Are Prejudice and Discrimination Inevitable?
- Is prejudice (preformed, usually unfavorable opinions about people who are different) an unavoidable result of living in a world of “others”? Do individual and institutional discrimination naturally follow? Given their frequency, it might seem so. But prejudice and discrimination are developed in cultural contexts (although they are ubiquitous in socially stratified societies).
- Most forms of prejudice (whether based on race, ethnicity, religion, sexual orientation, etc.) are acquired as part of our enculturation—from trusted elders, authority figures, media, and peers.
- As frustrating as the social learning of prejudice can be, it offers one positive conclusion: learned behavioral patterns can be unlearned.
- Prejudice is based on a number of markers, because people have multiple identities. Intersectionality refers to the circumstantial interplay of race, class, gender, sexuality, and other identity markers in the expression of prejudicial beliefs and discriminatory actions.
- As frustrating as the social learning of prejudice can be, it offers one positive conclusion: learned behavioral patterns can be unlearned. But even though prejudice can be unlearned, discrimination doesn’t automatically go away.
- Discrimination occurs in many forms, most notably explicit and disguised.
- Explicit discrimination is easier to identify because it makes no effort to hide and is an accepted norm, evident in institutions and laws. It also often has an identifiable end point—for example, when discriminatory laws are abolished.

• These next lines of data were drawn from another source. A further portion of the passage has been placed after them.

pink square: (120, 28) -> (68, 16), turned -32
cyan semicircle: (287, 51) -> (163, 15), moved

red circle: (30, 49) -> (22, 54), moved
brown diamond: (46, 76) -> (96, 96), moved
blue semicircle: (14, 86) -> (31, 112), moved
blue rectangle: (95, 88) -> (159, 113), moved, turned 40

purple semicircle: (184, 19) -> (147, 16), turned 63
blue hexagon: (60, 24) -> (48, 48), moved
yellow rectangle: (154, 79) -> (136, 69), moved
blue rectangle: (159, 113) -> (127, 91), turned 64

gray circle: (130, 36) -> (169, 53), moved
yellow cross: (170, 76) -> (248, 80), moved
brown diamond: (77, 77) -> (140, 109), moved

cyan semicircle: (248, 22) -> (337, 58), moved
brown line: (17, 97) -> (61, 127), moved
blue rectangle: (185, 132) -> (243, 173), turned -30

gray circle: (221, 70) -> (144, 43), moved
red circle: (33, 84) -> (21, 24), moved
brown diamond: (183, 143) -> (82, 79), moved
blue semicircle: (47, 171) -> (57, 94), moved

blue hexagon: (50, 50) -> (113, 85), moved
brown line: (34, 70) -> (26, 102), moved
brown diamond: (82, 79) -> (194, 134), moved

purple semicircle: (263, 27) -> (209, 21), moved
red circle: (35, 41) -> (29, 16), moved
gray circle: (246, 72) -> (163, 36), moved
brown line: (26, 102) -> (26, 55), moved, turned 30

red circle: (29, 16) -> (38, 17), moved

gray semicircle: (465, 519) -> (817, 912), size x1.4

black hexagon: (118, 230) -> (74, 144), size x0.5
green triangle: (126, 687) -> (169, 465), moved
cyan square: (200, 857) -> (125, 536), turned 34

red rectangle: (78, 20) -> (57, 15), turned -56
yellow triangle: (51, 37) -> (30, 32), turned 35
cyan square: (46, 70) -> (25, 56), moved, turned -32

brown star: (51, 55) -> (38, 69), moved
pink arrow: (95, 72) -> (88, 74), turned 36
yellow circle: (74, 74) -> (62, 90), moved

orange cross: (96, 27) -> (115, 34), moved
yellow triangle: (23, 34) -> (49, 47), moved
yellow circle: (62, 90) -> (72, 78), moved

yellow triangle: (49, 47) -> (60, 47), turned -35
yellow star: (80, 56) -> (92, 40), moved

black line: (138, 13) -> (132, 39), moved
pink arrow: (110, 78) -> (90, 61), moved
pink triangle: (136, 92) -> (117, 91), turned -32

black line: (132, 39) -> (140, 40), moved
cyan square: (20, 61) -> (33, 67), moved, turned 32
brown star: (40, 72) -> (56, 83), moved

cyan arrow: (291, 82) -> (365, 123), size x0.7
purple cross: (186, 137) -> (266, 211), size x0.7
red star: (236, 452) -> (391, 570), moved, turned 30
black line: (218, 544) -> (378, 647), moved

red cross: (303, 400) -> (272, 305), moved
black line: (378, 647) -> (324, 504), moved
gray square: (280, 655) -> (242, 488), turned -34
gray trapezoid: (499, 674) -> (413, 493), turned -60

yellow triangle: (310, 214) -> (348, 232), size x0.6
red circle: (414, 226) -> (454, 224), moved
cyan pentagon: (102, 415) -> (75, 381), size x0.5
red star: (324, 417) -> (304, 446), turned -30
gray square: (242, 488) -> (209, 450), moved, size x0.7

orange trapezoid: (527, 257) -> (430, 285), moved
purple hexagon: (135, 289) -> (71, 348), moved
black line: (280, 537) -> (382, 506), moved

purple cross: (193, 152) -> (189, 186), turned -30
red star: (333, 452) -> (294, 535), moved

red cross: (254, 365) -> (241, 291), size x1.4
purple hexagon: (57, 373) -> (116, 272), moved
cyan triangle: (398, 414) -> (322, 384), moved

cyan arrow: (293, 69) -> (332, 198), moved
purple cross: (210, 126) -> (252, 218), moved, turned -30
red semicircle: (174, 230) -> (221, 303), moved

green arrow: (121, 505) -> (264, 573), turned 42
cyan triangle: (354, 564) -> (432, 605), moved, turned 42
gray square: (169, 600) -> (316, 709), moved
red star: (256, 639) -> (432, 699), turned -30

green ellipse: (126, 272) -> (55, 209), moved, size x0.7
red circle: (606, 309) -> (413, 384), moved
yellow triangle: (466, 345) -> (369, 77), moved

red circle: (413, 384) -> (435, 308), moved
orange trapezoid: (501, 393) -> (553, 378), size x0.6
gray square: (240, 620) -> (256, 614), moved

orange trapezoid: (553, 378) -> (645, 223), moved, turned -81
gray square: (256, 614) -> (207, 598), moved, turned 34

- Disguised discrimination may live on well beyond the “official” end of its explicit source. When it ends (if it ever does) there may not be a momentous event to honor the occasion.
- Perhaps the most disguised, or unrecognized, aspect of discrimination is unearned privilege: an unnoticed and underappreciated lack of discrimination against certain groups.
- Peggy McIntosh (1997) shows that having relatively light skin pigmentation in the United States as an unearned privilege because light-skinned people may do everyday things without additional attention or judgment directed at them.
- Social inequality requires the consent of those who benefit from it. Fighting discrimination requires the recognition and efforts of both those who are discriminated against and those who aren’t.
Conclusion
- Social categories like race, class, and ethnicity constantly confront us in our daily lives. They feel intensely real and as natural and basic as anything else in our lives. But while they are certainly real, they are cultural constructions that reflect existing social, political, and economic structures in a stratified society. Our racial, class, and ethnic categories would look different to anyone from another cultural setting.